Given records ->

_ _ _ _

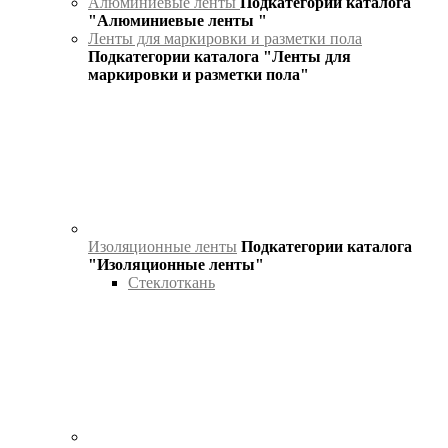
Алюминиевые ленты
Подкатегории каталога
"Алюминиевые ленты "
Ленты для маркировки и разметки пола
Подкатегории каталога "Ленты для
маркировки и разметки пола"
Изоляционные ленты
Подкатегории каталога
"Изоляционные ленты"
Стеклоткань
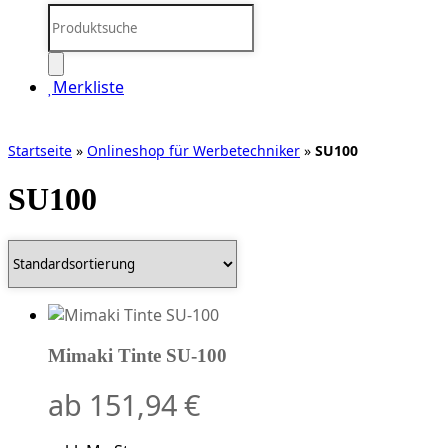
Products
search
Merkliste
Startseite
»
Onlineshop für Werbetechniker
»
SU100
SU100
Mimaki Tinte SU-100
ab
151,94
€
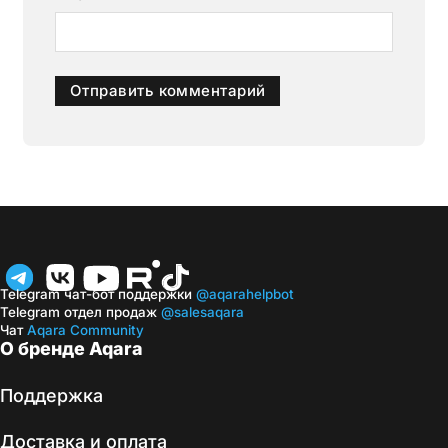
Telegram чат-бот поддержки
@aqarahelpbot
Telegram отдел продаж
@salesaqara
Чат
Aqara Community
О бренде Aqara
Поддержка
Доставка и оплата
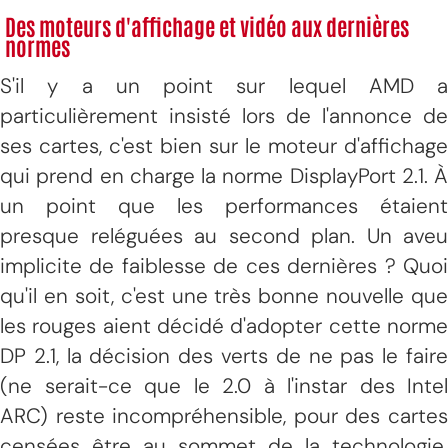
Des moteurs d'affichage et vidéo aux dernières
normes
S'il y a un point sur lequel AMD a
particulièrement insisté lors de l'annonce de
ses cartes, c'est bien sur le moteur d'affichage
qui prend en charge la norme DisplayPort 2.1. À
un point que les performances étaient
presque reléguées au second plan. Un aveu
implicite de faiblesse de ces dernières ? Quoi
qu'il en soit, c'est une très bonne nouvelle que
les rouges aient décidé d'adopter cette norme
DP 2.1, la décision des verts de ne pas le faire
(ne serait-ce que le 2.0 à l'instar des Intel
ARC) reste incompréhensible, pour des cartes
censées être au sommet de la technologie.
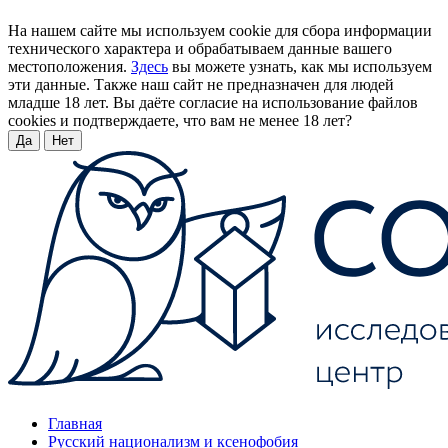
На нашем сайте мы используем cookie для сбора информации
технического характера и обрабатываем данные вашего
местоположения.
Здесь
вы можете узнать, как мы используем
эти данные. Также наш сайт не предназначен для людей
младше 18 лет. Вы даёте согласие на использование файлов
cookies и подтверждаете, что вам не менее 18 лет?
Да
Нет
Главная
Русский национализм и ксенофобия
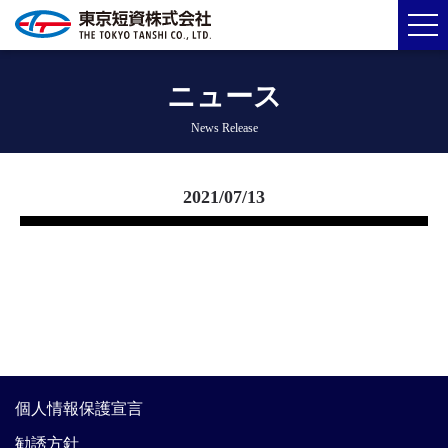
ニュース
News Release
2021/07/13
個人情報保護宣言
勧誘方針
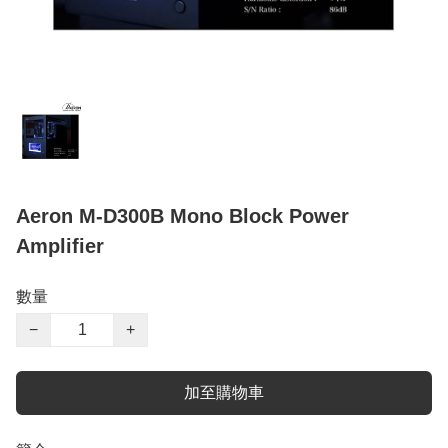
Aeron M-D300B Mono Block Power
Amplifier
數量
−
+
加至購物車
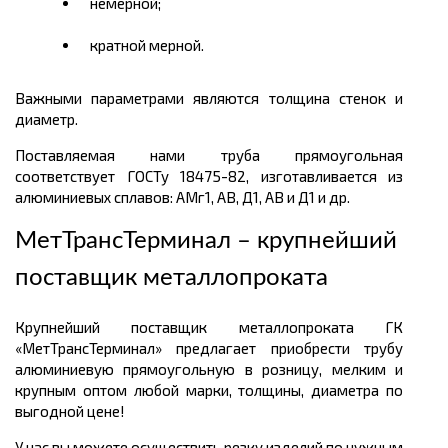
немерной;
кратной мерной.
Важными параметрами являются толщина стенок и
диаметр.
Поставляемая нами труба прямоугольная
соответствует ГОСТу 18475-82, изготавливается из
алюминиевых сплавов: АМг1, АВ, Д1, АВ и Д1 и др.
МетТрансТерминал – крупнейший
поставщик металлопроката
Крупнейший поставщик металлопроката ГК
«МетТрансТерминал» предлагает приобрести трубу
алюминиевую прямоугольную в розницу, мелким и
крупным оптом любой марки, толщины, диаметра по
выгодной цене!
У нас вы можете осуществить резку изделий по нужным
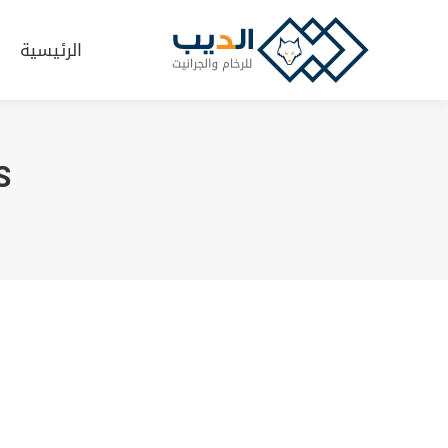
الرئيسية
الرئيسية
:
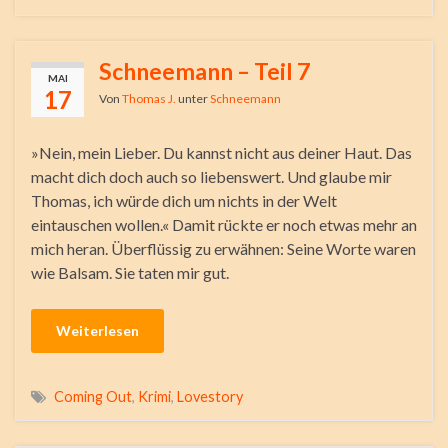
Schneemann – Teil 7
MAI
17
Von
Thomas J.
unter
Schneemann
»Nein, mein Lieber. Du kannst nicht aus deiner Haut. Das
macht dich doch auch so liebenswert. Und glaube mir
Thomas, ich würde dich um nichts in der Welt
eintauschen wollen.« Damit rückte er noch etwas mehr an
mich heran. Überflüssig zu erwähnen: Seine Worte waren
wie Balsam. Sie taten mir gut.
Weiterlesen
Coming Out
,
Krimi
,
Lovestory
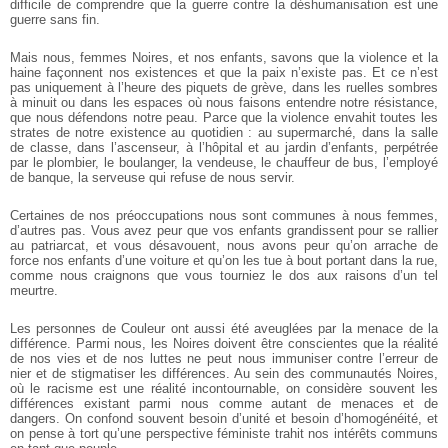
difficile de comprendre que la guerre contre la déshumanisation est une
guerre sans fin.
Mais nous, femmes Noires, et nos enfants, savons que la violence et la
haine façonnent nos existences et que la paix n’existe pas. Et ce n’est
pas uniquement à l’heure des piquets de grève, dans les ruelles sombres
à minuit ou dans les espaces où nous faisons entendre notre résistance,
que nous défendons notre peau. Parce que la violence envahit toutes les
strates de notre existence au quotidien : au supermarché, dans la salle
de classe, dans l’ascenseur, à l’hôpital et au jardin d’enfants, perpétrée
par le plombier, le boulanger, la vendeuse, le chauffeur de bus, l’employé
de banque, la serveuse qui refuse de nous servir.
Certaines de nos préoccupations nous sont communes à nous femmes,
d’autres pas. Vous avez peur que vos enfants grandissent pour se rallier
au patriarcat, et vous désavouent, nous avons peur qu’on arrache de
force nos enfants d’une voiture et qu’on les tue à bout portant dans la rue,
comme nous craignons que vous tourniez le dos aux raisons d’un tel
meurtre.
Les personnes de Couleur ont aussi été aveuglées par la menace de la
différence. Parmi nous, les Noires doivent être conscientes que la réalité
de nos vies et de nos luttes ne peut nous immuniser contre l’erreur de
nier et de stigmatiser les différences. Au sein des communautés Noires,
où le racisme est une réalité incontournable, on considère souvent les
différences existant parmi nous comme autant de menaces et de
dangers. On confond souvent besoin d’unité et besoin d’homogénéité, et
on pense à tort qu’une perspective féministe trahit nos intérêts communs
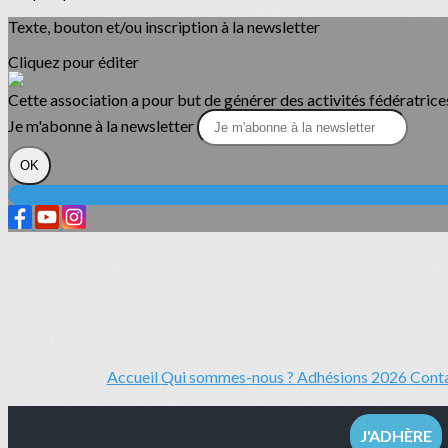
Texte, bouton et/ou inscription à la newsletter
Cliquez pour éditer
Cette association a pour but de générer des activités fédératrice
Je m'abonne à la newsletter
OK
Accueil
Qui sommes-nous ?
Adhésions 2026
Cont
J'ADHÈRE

_ _ _ _

Exercise ->
The answer must be a single number: how many lines above contain "peur".

Answer for the task ->
2